Suppose the observer receives a light ray from a direction which is at angle $\alpha$ with respect to the radial direction, which points outward from the black hole.

What is the original, incident angle of the light ray $\varphi$ from infinity? That is, if we were to trace the light ray back through time, which point on the celestial sphere did it come from?

See the diagram below:

enter image description here

According to this source, we have

$$ \varphi = \int_{r_o}^\infty \frac{\mathrm{d}r}{r^2 \sqrt{ \frac{1}{b^2} - \frac{1}{r^2} \left(1-\frac{r_s}{r}\right) }} $$

where $b$ is the impact parameter, which is the distance between the ray at infinity and a ray parallel to it that plunges directly into the black hole. The impact parameter is given here as

$$ b = m c \frac{h}{E} = m c r^2 \frac{\mathrm{d}\varphi}{\mathrm{d}\tau} \frac{1}{mc^2} \frac{\mathrm{d}\tau}{\mathrm{d}t} \left(1 - \frac{r_s}{r}\right)^{-1} = \frac{r^2}{c} \left( 1 - \frac{r_s}{r} \right)^{-1} \frac{\mathrm{d}\varphi}{\mathrm{d}t} $$

taking $r = r_o$. Therefore

$$ \frac{1}{b^2} = \frac{c^2}{r^4} \left( 1 - \frac{r_s}{r} \right)^2 \left( \frac{\mathrm{d}t}{\mathrm{d}\varphi} \right)^2 $$

To find the last term, recall that the metric is given by

$$ 0 = \left( 1- \frac{r_s}{r} \right) c^2 \mathrm{d}t^2 - \left( 1- \frac{r_s}{r} \right)^{-1} \mathrm{d}r^2 - r^2 \mathrm{d}\varphi^2 $$

for a light ray.
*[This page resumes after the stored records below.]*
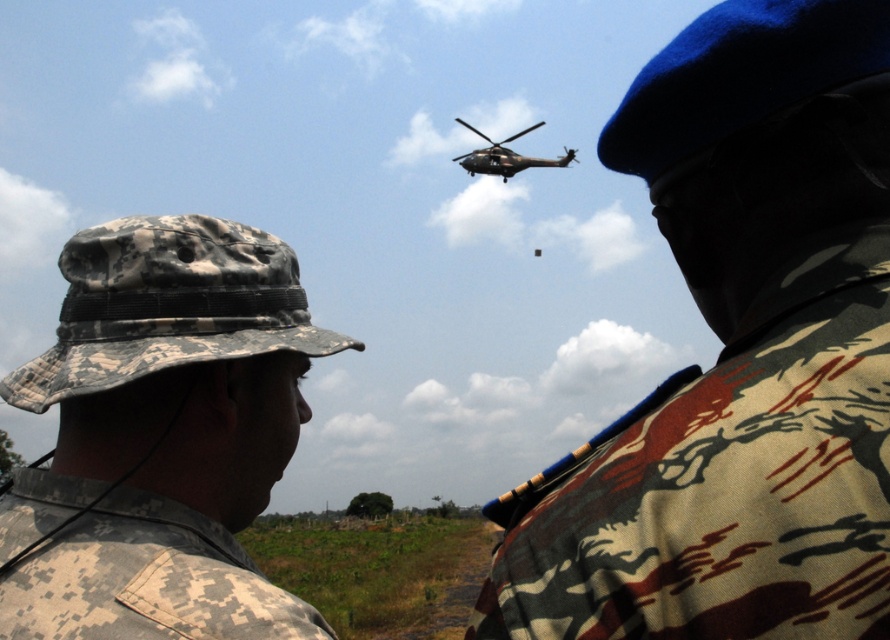 You are standing in front of the two military personnel and want to determine which of the two points, point (787, 218) or point (143, 356), is nearer to you. Based on the scene, which point is closer?

Point (787, 218) is closer to the viewer than point (143, 356).

You are a drone operator trying to capture a photo of both point (271,264) and point (132,600) in the scene. Which point should you focus on first to ensure both are in frame?

Point (271,264) is further to the camera than point (132,600). To ensure both are in frame, focus on point (271,264) first as it is closer to the camera, allowing the drone to adjust for the depth between the two points.

You are a photographer trying to capture a photo of the camo fabric uniform at upper right and the digital camouflage hat at left. Which object should you focus on first if you want to include both in your frame without moving the camera?

You should focus on the digital camouflage hat at left first because it is lower in the frame and closer to the bottom, allowing you to include both the camo fabric uniform at upper right and the digital camouflage hat at left in the same shot without moving the camera. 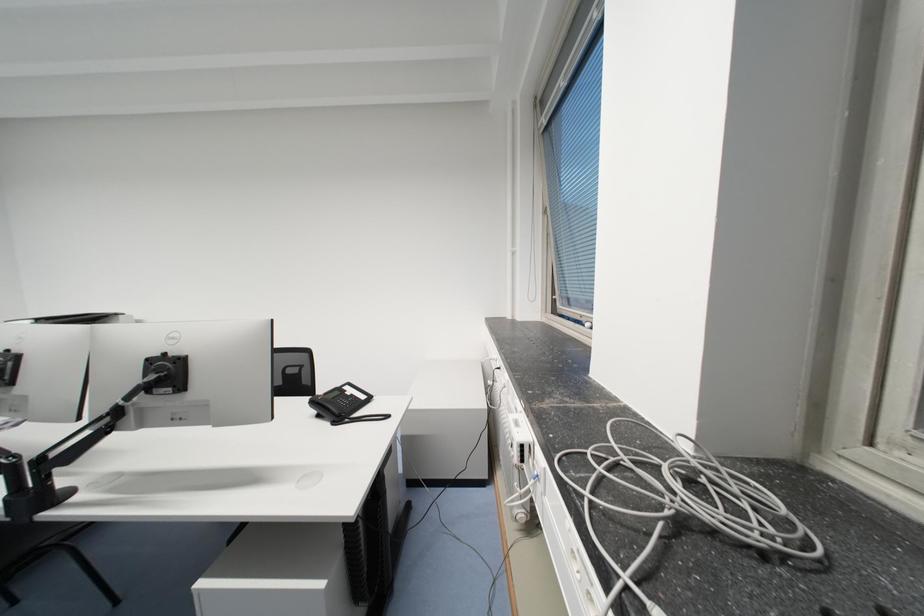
Dividing by $\mathrm{d}\varphi^2$ yields

\begin{align} 0 &= \left( 1- \frac{r_s}{r} \right) c^2 \left(\frac{\mathrm{d}t}{\mathrm{d}\varphi}\right)^2 - \left( 1- \frac{r_s}{r} \right)^{-1} \left(\frac{\mathrm{d}r}{\mathrm{d}\varphi}\right)^2 - r^2 \\ \left( 1- \frac{r_s}{r} \right) c^2 \left(\frac{\mathrm{d}t}{\mathrm{d}\varphi}\right)^2 &= \left( 1- \frac{r_s}{r} \right)^{-1} \left(\frac{\mathrm{d}r}{\mathrm{d}\varphi}\right)^2 + r^2 \\ c^2 \left(\frac{\mathrm{d}t}{\mathrm{d}\varphi}\right)^2 &= \left( 1- \frac{r_s}{r} \right)^{-2} \left(\frac{\mathrm{d}r}{\mathrm{d}\varphi}\right)^2 + r^2 \left( 1- \frac{r_s}{r} \right)^{-1} \\ \left(\frac{\mathrm{d}t}{\mathrm{d}\varphi}\right)^2 &= \frac{1}{c^2} \left( 1- \frac{r_s}{r} \right)^{-2} \left(\frac{\mathrm{d}r}{\mathrm{d}\varphi}\right)^2 + \frac{r^2}{c^2} \left( 1- \frac{r_s}{r} \right)^{-1} \end{align}

Hence

\begin{align} \frac{1}{b^2} &= \frac{c^2}{r^4} \left( 1 - \frac{r_s}{r} \right)^2 \left( \frac{1}{c^2} \left( 1- \frac{r_s}{r} \right)^{-2} \left(\frac{\mathrm{d}r}{\mathrm{d}\varphi}\right)^2 + \frac{r^2}{c^2} \left( 1- \frac{r_s}{r} \right)^{-1} \right) \\ &= \frac{1}{r^4} \left( \left(\frac{\mathrm{d}r}{\mathrm{d}\varphi}\right)^2 + r^2 \left( 1- \frac{r_s}{r} \right) \right) \\ &= \frac{1}{r^4} \left(\frac{\mathrm{d}r}{\mathrm{d}\varphi}\right)^2 + \frac{1}{r^2} \left( 1- \frac{r_s}{r} \right) \end{align}

The relationship between $\mathrm{d}\varphi$ and $\mathrm{d}r$ can be derived as follows:

enter image description here

$$ \tan \alpha = r \frac{\mathrm{d}\varphi}{\mathrm{d}r} $$

$$ \frac{\mathrm{d}\varphi}{\mathrm{d}r} = \frac{\tan \alpha}{r} $$

$$ \left(\frac{\mathrm{d}r}{\mathrm{d}\varphi}\right)^2 = r^2 \cot^2 \alpha $$

Therefore

\begin{align} \frac{1}{b^2} &= \frac{1}{r^4} r^2 \cot^2 \alpha + \frac{1}{r^2} \left( 1- \frac{r_s}{r} \right) \\ &= \frac{1}{r^2} \cot^2 \alpha + \frac{1}{r^2} \left( 1 - \frac{r_s}{r} \right) \\ &= \frac{1}{r^2} \left( \cot^2 \alpha + 1 - \frac{r_s}{r} \right) \\ &= \frac{1}{r^2} \left( \csc^2 \alpha - \frac{r_s}{r} \right) \end{align}

and thus

$$ \varphi = \int_{r_o}^\infty \frac{\mathrm{d}r}{r^2 \sqrt{ \frac{1}{r_o^2} \left( \csc^2 \alpha - \frac{r_s}{r_o} \right) - \frac{1}{r^2} \left(1-\frac{r_s}{r}\right) }} $$

Is this expression correct? Is there a closed form in terms of elliptic functions or other special functions?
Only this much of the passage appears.